Connect to docker container as user other than root

Question

BY default when you run

docker run -it [myimage]

OR

docker attach [mycontainer]

you connect to the terminal as root user, but I would like to connect as a different user. Is this possible?

Answer 1

You can run a shell in a running docker container using a command like:

docker exec -it --user $username <container_id_or_name> /bin/bash

Answer 2

As an updated answer from 2020. --user, -u option is Username or UID (format: <name|uid>[:<group|gid>]).

Then, it works for me like this,

docker exec -it -u root:root container /bin/bash

Reference: https://docs.docker.com/engine/reference/commandline/exec/

Answer 3

This solved my use case that is: "Compile webpack stuff in nodejs container on Windows running Docker Desktop with WSL2 and have the built assets under your currently logged in user."

docker run -u 1000 -v "$PWD":/build -w /build node:10.23 /bin/sh -c 'npm install && npm run build'

Based on the answer by eigenfield. Thank you!

Also this material helped me understand what is going on.

Answer 4

For docker-compose. In the docker-compose.yml:

version: '3'
services:
    app:
        image: ...
        user: ${UID:-0}
...

In .env:

UID=1000

Answer 5

The only way I am able to make it work is by:

docker run -it -e USER=$USER -v /etc/passwd:/etc/passwd -v `pwd`:/siem mono bash
su - magnus

So I have to both specify $USER environment variable as well a point the /etc/passwd file. In this way, I can compile in /siem folder and retain ownership of files there not as root.

Answer 6

Execute command as www-data user: docker exec -t --user www-data container bash -c "ls -la"

Answer 7

My solution:

#!/bin/bash
user_cmds="$@"

GID=$(id -g $USER)
UID=$(id -u $USER)
RUN_SCRIPT=$(mktemp -p $(pwd))
(
cat << EOF
addgroup --gid $GID $USER
useradd --no-create-home --home /cmd --gid $GID --uid $UID  $USER
cd /cmd
runuser -l $USER -c "${user_cmds}"
EOF
) > $RUN_SCRIPT

trap "rm -rf $RUN_SCRIPT" EXIT

docker run -v $(pwd):/cmd --rm my-docker-image "bash /cmd/$(basename ${RUN_SCRIPT})"

This allows the user to run arbitrary commands using the tools provides by my-docker-image. Note how the user's current working directory is volume mounted to /cmd inside the container.

I am using this workflow to allow my dev-team to cross-compile C/C++ code for the arm64 target, whose bsp I maintain (the my-docker-image contains the cross-compiler, sysroot, make, cmake, etc). With this a user can simply do something like:

cd /path/to/target_software
cross_compile.sh "mkdir build; cd build; cmake ../; make"

Where cross_compile.sh is the script shown above. The addgroup/useradd machinery allows user-ownership of any files/directories created by the build.

While this works for us. It seems sort of hacky. I'm open to alternative implementations ...

Answer 8

For docker run:

Simply add the option --user <user> to change to another user when you start the docker container.

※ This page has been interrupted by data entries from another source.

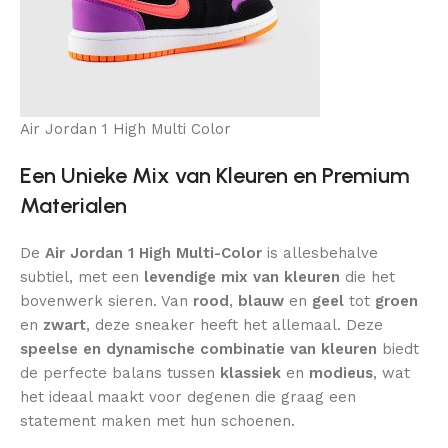
Air Jordan 1 High Multi Color
Een Unieke Mix van Kleuren en Premium
Materialen
De
Air Jordan 1 High Multi-Color
is allesbehalve
subtiel, met een
levendige mix van kleuren
die het
bovenwerk sieren. Van
rood
,
blauw
en
geel
tot
groen
en
zwart
, deze sneaker heeft het allemaal. Deze
speelse en dynamische combinatie van kleuren
biedt
de perfecte balans tussen
klassiek
en
modieus
, wat
het ideaal maakt voor degenen die graag een
statement maken met hun schoenen.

docker run -it --user nobody busybox

For docker attach or docker exec:

Since the command is used to attach/execute into the existing process, therefore it uses the current user there directly.

docker run -it busybox  # CTRL-P/Q to quit
docker attach <container id>  # then you have root user
/ # id
uid=0(root) gid=0(root) groups=10(wheel)

docker run -it --user nobody busybox # CTRL-P/Q to quit
docker attach <container id>  
/ $ id
uid=99(nobody) gid=99(nogroup)

If you really want to attach to the user you want to have, then

1. start with that user run --user <user> or mention it in your Dockerfile using USER
2. change the user using `su

Answer 9

You can specify USER in the Dockerfile. All subsequent actions will be performed using that account. You can specify USER one line before the CMD or ENTRYPOINT if you only want to use that user when launching a container (and not when building the image). When you start a container from the resulting image, you will attach as the specified user.